[Start of section]

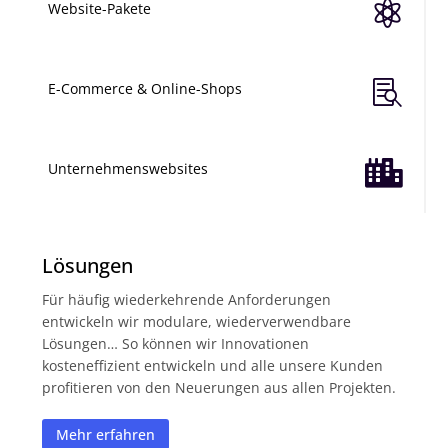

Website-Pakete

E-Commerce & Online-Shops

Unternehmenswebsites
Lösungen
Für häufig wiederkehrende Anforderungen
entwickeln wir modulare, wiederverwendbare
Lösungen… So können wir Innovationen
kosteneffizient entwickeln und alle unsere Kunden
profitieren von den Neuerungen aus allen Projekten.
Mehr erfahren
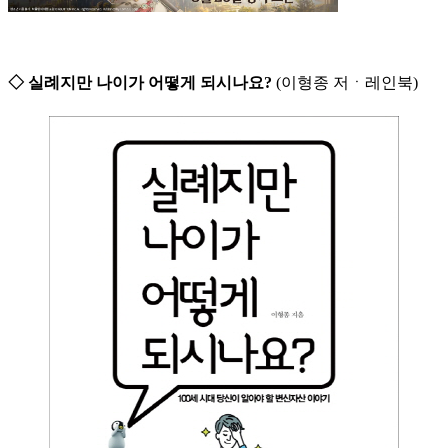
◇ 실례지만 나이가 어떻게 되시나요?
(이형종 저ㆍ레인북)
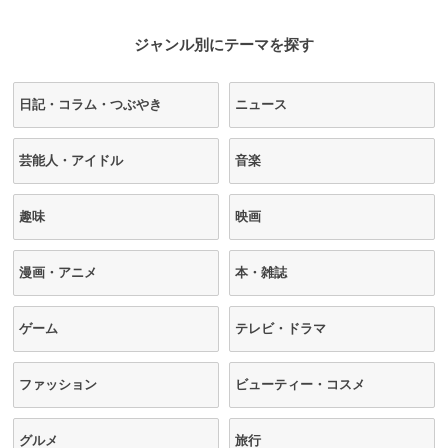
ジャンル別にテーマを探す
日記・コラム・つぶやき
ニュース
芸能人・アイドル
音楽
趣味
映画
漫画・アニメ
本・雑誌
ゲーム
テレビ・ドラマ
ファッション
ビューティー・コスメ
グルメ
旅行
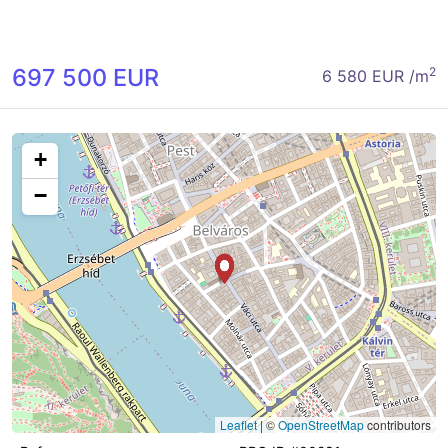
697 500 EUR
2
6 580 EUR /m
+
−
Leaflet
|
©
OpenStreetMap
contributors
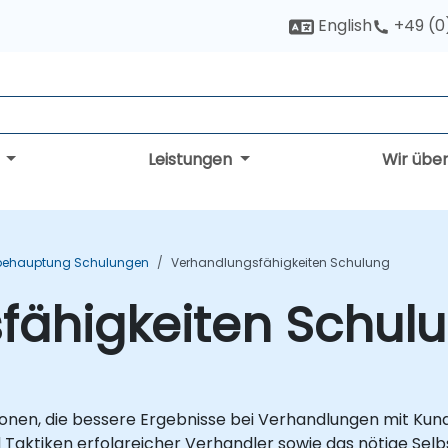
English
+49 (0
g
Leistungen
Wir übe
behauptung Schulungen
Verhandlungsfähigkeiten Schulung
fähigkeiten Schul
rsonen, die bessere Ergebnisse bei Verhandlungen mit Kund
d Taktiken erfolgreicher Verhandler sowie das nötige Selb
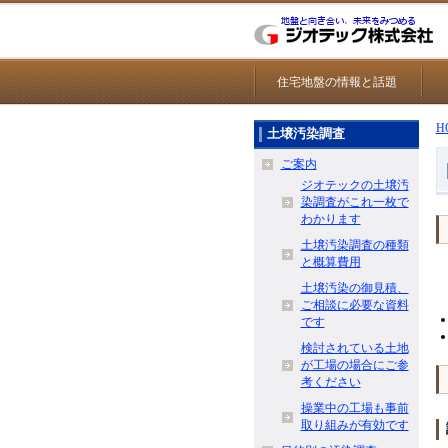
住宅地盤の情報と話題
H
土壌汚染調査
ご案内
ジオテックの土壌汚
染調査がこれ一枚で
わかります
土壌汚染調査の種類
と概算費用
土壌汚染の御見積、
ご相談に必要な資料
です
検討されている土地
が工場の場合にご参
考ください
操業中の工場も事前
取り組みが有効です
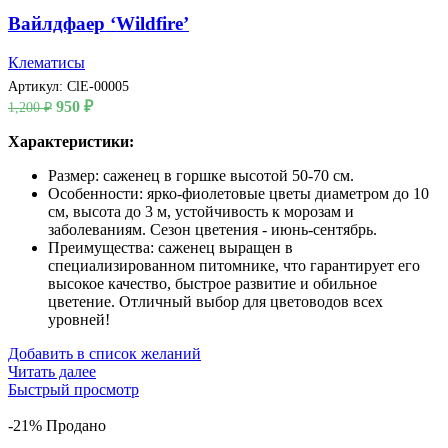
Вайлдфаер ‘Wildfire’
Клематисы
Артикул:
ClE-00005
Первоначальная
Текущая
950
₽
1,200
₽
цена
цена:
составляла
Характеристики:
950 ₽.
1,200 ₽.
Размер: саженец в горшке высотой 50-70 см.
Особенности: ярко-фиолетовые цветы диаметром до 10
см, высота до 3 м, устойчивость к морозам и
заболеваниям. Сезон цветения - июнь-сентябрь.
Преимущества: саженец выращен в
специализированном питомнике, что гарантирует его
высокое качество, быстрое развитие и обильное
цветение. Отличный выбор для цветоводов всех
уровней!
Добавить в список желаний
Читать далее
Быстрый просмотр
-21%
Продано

[End of section]

» EXERCISE AIM:
Your answer must be an exact copy of the lines from the start of the entries through the line with "заболеваниям. Сезон цветения - июнь-сентябрь.", with no pictures.

» ANSWER BELOW:

Website-Pakete

E-Commerce & Online-Shops

Unternehmenswebsites
Lösungen
Für häufig wiederkehrende Anforderungen
entwickeln wir modulare, wiederverwendbare
Lösungen… So können wir Innovationen
kosteneffizient entwickeln und alle unsere Kunden
profitieren von den Neuerungen aus allen Projekten.
Mehr erfahren
◇ 실례지만 나이가 어떻게 되시나요?
(이형종 저ㆍ레인북)
ジャンル別にテーマを探す
日記・コラム・つぶやき
ニュース
芸能人・アイドル
音楽
趣味
映画
漫画・アニメ
本・雑誌
ゲーム
テレビ・ドラマ
ファッション
ビューティー・コスメ
グルメ
旅行
697 500 EUR
2
6 580 EUR /m
+
−
Leaflet
|
©
OpenStreetMap
contributors
English
+49 (0
g
Leistungen
Wir übe
behauptung Schulungen
Verhandlungsfähigkeiten Schulung
fähigkeiten Schul
rsonen, die bessere Ergebnisse bei Verhandlungen mit Kund
d Taktiken erfolgreicher Verhandler sowie das nötige Selb
住宅地盤の情報と話題
H
土壌汚染調査
ご案内
ジオテックの土壌汚
染調査がこれ一枚で
わかります
土壌汚染調査の種類
と概算費用
土壌汚染の御見積、
ご相談に必要な資料
です
検討されている土地
が工場の場合にご参
考ください
操業中の工場も事前
取り組みが有効です
Вайлдфаер ‘Wildfire’
Клематисы
Артикул:
ClE-00005
Первоначальная
Текущая
950
₽
1,200
₽
цена
цена:
составляла
Характеристики:
950 ₽.
1,200 ₽.
Размер: саженец в горшке высотой 50-70 см.
Особенности: ярко-фиолетовые цветы диаметром до 10
см, высота до 3 м, устойчивость к морозам и
заболеваниям. Сезон цветения - июнь-сентябрь.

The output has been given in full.